El gasto del I+D
El término I+D que tan presente tenemos en los últimos años
hace referencia a la Investigación y el Desarrollo. Se trata sobre todo de una
investigación científica y tecnológica y de un desarrollo en esos mismos
ámbitos además de en procesos de producción.
En nuestro país puede que cada vez sea más oído y empiece a
estar presente en áreas en las que antes nunca lo había estado. Sin embargo,
tras analizar los gastos internos en I+D del Anuario Estadístico de 2017 de
Ciencia y Tecnología en la administración pública, enseñanza superior, empresas
e instituciones privadas sin fines de lucro (IPSFL) vemos cómo esos gastos van
descendiendo progresivamente.
Las empresas son las que destinan más parte de su gasto a
I+D. Por detrás de ellas se encuentra la enseñanza superior, seguida de la
administración pública y de las IPSFL en último lugar. Todas estas áreas muestran
la misma tendencia: presentan un progresivo aumento desde el año 2008 hasta los
años 2009-2010, momento en el que empiezan a descender y otro ligero aumento en 2015, lo que puede dar lugar a previsiones
de muy buen futuro para la investigación y el desarrollo.
Lo mismo ocurre con el personal empleado e investigadores,
que a partir del año 2010 comienzan a disminuir pero sin lograr volver a
remontar.
A consecuencia de la crisis económica, las entidades (de
cualquier ámbito) optan por recortar. Bien sea en el área de la investigación u
otro.
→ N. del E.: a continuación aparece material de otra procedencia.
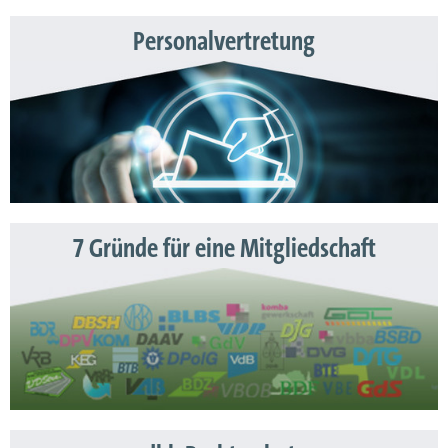
Personalvertretung
7 Gründe für eine Mitgliedschaft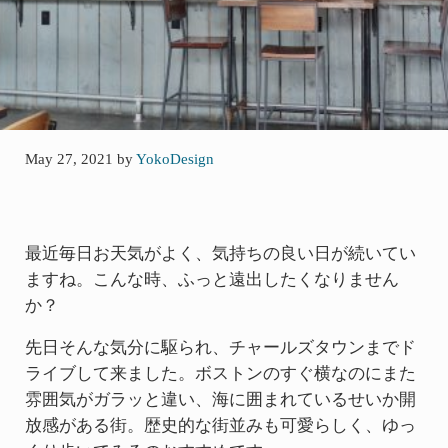
May 27, 2021
by
YokoDesign
最近毎日お天気がよく、気持ちの良い日が続いてい
ますね。こんな時、ふっと遠出したくなりません
か？
先日そんな気分に駆られ、チャールズタウンまでド
ライブして来ました。ボストンのすぐ横なのにまた
雰囲気がガラッと違い、海に囲まれているせいか開
放感がある街。歴史的な街並みも可愛らしく、ゆっ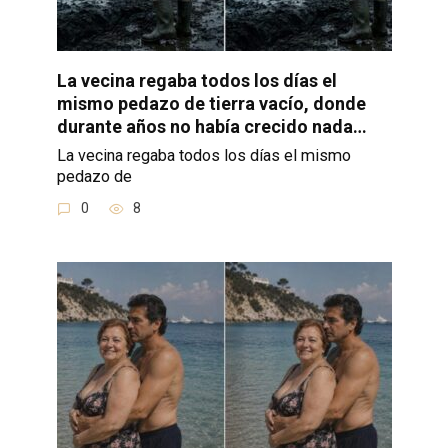
La vecina regaba todos los días el
mismo pedazo de tierra vacío, donde
durante años no había crecido nada…
La vecina regaba todos los días el mismo
pedazo de
0
8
Es posible que este sea uno de los más recurrentes a la hora de empezar a
invertir menos dinero en él, puesto que es a la larga cuando comienza a dar
resultados y a que en 2009 la sociedad de la información y el conocimiento no
estaba tan desarrollada como ahora – y algunas empresas o autoridades no
esperaban que lo estuviese – ni como lo estará en un futuro.
RESTO DE EUROPA
En 2014, la media europea destinada a I+D es del 2,03% del
PIB, según Eurostat, mientras que la española no alcanzaba ni el 1,30%.
En la mayoría de los países el gasto se hizo en las
empresas, siendo las que entendían la importancia de la investigación para
liderar el sector y aumentar la competencia entre ellas.
Es cierto que España ha sido uno de los países más azotados
por la crisis económica y que ha tenido que tomar medidas más drásticas que
otros países, como dejar marchar al personal cualificado que ha desarrollado su
actividad (de investigación y desarrollo o cualquier otra) en otro país.
De cara al futuro y según algunos datos podemos pensar que
las empresas han entendido que se debe hacer más gasto en ciencia, en la
investigación y el desarrollo para estar a la altura de las más grandes. Sin
embargo, desde el Estado no parece estar tan claro. O así lo muestra el
porcentaje de PIB destinado a ello, que no para de descender.